The NMDA glutamate hypofunction model of schizophrenia is based in part upon acute effects of NMDA receptor blockade in humans and rodents. Several laboratories have reported glutamate system abnormalities following prenatal exposure to immune challenge, a known environmental risk factor for schizophrenia. Here we report indices of NMDA glutamate receptor hypofunction following prenatal immune activation, as well as the effects of treatment during periadolescence with the atypical antipsychotic medications risperidone and paliperidone.

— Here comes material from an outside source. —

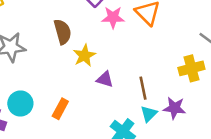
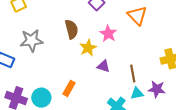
pink star: (113, 17) -> (108, 34), moved, turned 30
cyan circle: (20, 103) -> (41, 98), moved
cyan triangle: (149, 114) -> (137, 93), turned 32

Pregnant Sprague-Dawley rats were injected with polyinosinic:polycytidylic acid (poly I:C) or saline on gestational day 14. Male offspring were treated orally via drinking water with vehicle, risperidone (0.01 mg/kg/day), or paliperidone (0.01 mg/kg/day) between postnatal days 35 and 56 (periadolescence) and extracellular glutamate levels in the prefrontal cortex were determined by microdialysis at PD 56. Consistent with decreased NMDA receptor function, MK-801 – induced increases in extracellular glutamate concentration were markedly blunted following prenatal immune activation. Further suggesting NMDA receptor hypofunction, prefrontal cortex basal extracellular glutamate was significantly elevated (P<0.05) in offspring of Poly I:C treated dams. Pretreatment with low dose paliperidone or risperidone (0.01 mg/kg/day postnatal days 35–56) normalized prefrontal cortical basal extracellular glutamate (P<0.05 vs. poly I:C vehicle-treatment). Pretreatment with paliperidone and risperidone also prevented the acute MK-801-induced increase in extracellular glutamate. These observations demonstrate decreased NMDA receptor function and elevated extracellular glutamate, two key features of the NMDA glutamate receptor hypofunction model of schizophrenia, during periadolescence following prenatal immune activation. Treatment with the atypical antipsychotic medications paliperidone and risperidone normalized basal extracellular glutamate. Demonstration of glutamatergic abnormalities consistent with the NMDA glutamate receptor hypofunction model of schizophrenia as an early developmental consequence of prenatal immune activation provides a model to identify novel early interventions targeting glutamatergic systems which play an important role in both positive and negative symptoms of schizophrenia.